Once the pictures are set aside, reproduce the remaining data exactly.
━━ Material for this exercise ━━
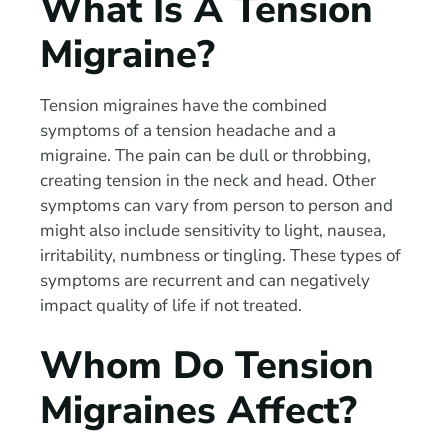
What Is A Tension
Migraine?
Tension migraines have the combined
symptoms of a tension headache and a
migraine. The pain can be dull or throbbing,
creating tension in the neck and head. Other
symptoms can vary from person to person and
might also include sensitivity to light, nausea,
irritability, numbness or tingling. These types of
symptoms are recurrent and can negatively
impact quality of life if not treated.
Whom Do Tension
Migraines Affect?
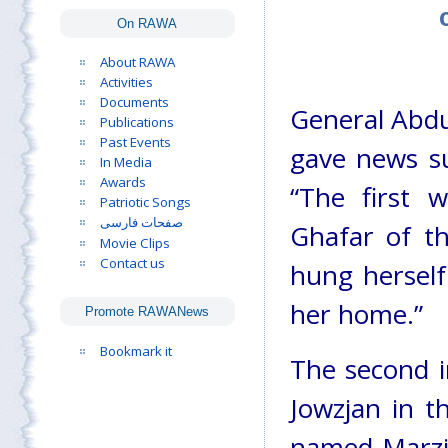
On RAWA
About RAWA
Activities
Documents
General Abdul
Publications
Past Events
gave news s
In Media
Awards
“The first 
Patriotic Songs
صفحات فارسی
Ghafar of th
Movie Clips
Contact us
hung herself
her home.”
Promote RAWANews
Bookmark it
The second in
Jowzjan in t
named Marzia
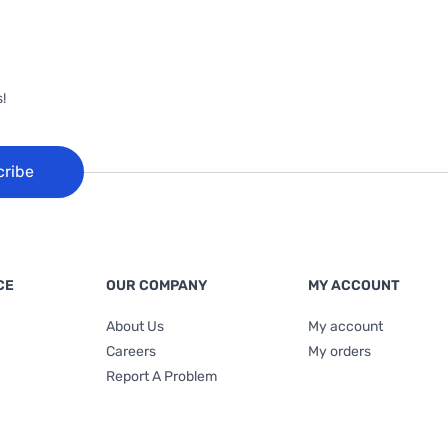
!
cribe
CE
OUR COMPANY
MY ACCOUNT
About Us
My account
Careers
My orders
Report A Problem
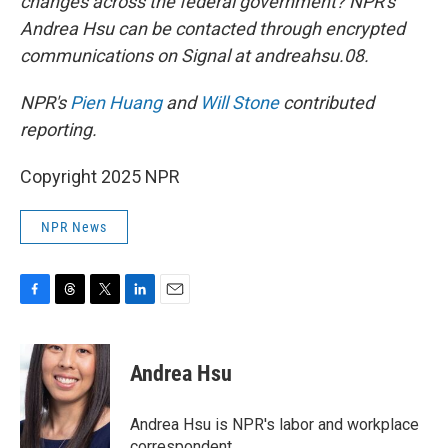
changes across the federal government? NPR's
Andrea Hsu can be contacted through encrypted
communications on Signal at andreahsu.08.
NPR's
Pien Huang
and
Will Stone
contributed
reporting.
Copyright 2025 NPR
NPR News
F
T
T
L
E
a
h
w
i
m
c
r
i
n
a
e
e
t
k
i
Andrea Hsu
b
a
t
e
l
o
d
e
d
o
s
r
I
Andrea Hsu is NPR's labor and workplace
k
n
correspondent.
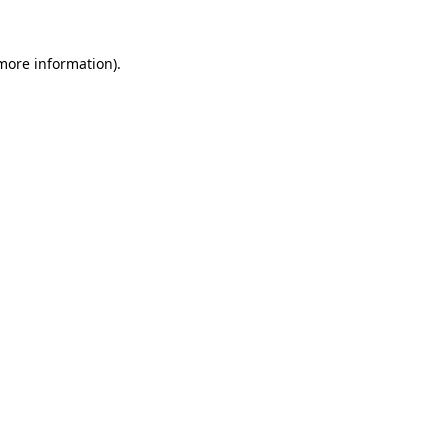
more information)
.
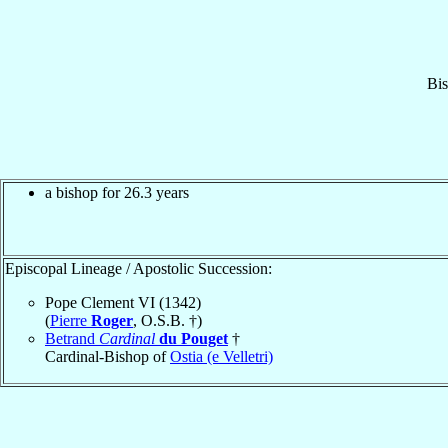
Bi
a bishop for 26.3 years
Episcopal Lineage / Apostolic Succession:
Pope Clement VI (1342)
(
Pierre
Roger
, O.S.B. †)
Betrand
Cardinal
du Pouget
†
Cardinal-Bishop of
Ostia (e Velletri)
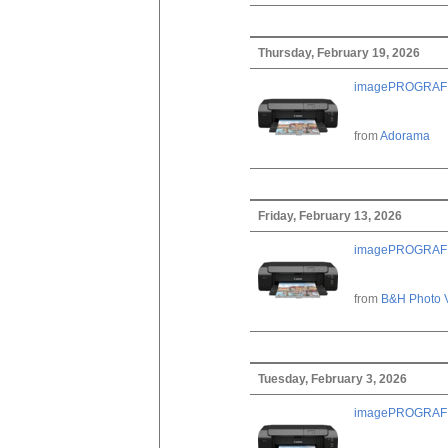
Thursday, February 19, 2026
imagePROGRAF PRO
from
Adorama
Friday, February 13, 2026
imagePROGRAF PRO
from
B&H Photo 
Tuesday, February 3, 2026
imagePROGRAF PRO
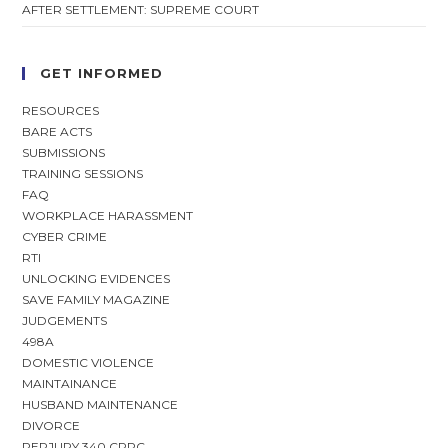
AFTER SETTLEMENT: SUPREME COURT
GET INFORMED
RESOURCES
BARE ACTS
SUBMISSIONS
TRAINING SESSIONS
FAQ
WORKPLACE HARASSMENT
CYBER CRIME
RTI
UNLOCKING EVIDENCES
SAVE FAMILY MAGAZINE
JUDGEMENTS
498A
DOMESTIC VIOLENCE
MAINTAINANCE
HUSBAND MAINTENANCE
DIVORCE
PERJURY 340 CRPC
━━━
• Exercise response
What Is A Tension
Migraine?
Tension migraines have the combined
symptoms of a tension headache and a
migraine. The pain can be dull or throbbing,
creating tension in the neck and head. Other
symptoms can vary from person to person and
might also include sensitivity to light, nausea,
irritability, numbness or tingling. These types of
symptoms are recurrent and can negatively
impact quality of life if not treated.
Whom Do Tension
Migraines Affect?
On RAWA
About RAWA
Activities
Documents
General Abdul
Publications
Past Events
gave news s
In Media
Awards
“The first 
Patriotic Songs
صفحات فارسی
Ghafar of th
Movie Clips
Contact us
hung herself
her home.”
Promote RAWANews
Bookmark it
The second in
Jowzjan in t
named Marzia
!
cribe
CE
OUR COMPANY
MY ACCOUNT
About Us
My account
Careers
My orders
Report A Problem
changes across the federal government? NPR's
Andrea Hsu can be contacted through encrypted
communications on Signal at andreahsu.08.
NPR's
Pien Huang
and
Will Stone
contributed
reporting.
Copyright 2025 NPR
NPR News
F
T
T
L
E
a
h
w
i
m
c
r
i
n
a
e
e
t
k
i
Andrea Hsu
b
a
t
e
l
o
d
e
d
o
s
r
I
Andrea Hsu is NPR's labor and workplace
k
n
correspondent.
more information)
.
Bi
a bishop for 26.3 years
Episcopal Lineage / Apostolic Succession:
Pope Clement VI (1342)
(
Pierre
Roger
, O.S.B. †)
Betrand
Cardinal
du Pouget
†
Cardinal-Bishop of
Ostia (e Velletri)
Thursday, February 19, 2026
imagePROGRAF PRO
from
Adorama
Friday, February 13, 2026
imagePROGRAF PRO
from
B&H Photo 
Tuesday, February 3, 2026
imagePROGRAF PRO
AFTER SETTLEMENT: SUPREME COURT
GET INFORMED
RESOURCES
BARE ACTS
SUBMISSIONS
TRAINING SESSIONS
FAQ
WORKPLACE HARASSMENT
CYBER CRIME
RTI
UNLOCKING EVIDENCES
SAVE FAMILY MAGAZINE
JUDGEMENTS
498A
DOMESTIC VIOLENCE
MAINTAINANCE
HUSBAND MAINTENANCE
DIVORCE
PERJURY 340 CRPC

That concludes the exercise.